[Stored items]
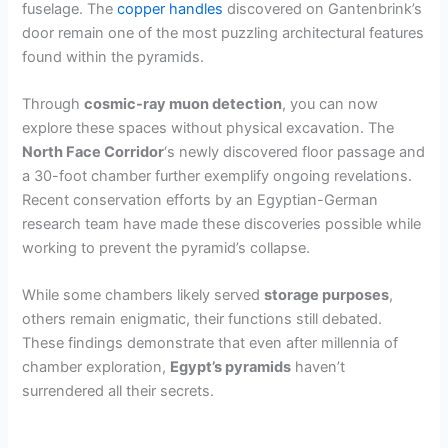
fuselage. The
copper handles
discovered on Gantenbrink’s
door remain one of the most puzzling architectural features
found within the pyramids.
Through
cosmic-ray muon detection
, you can now
explore these spaces without physical excavation. The
North Face Corridor
‘s newly discovered floor passage and
a 30-foot chamber further exemplify ongoing revelations.
Recent conservation efforts by an Egyptian-German
research team have made these discoveries possible while
working to prevent the pyramid’s collapse.
While some chambers likely served
storage purposes
,
others remain enigmatic, their functions still debated.
These findings demonstrate that even after millennia of
chamber exploration,
Egypt’s pyramids
haven’t
surrendered all their secrets.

→ **WORK TO BE COMPLETED**:
Each line from the one with "Recent conservation efforts" through the end of the records above should be written out exactly. No other line should appear.

→ **SOLVED EXERCISE**:
Recent conservation efforts by an Egyptian-German
research team have made these discoveries possible while
working to prevent the pyramid’s collapse.
While some chambers likely served
storage purposes
,
others remain enigmatic, their functions still debated.
These findings demonstrate that even after millennia of
chamber exploration,
Egypt’s pyramids
haven’t
surrendered all their secrets.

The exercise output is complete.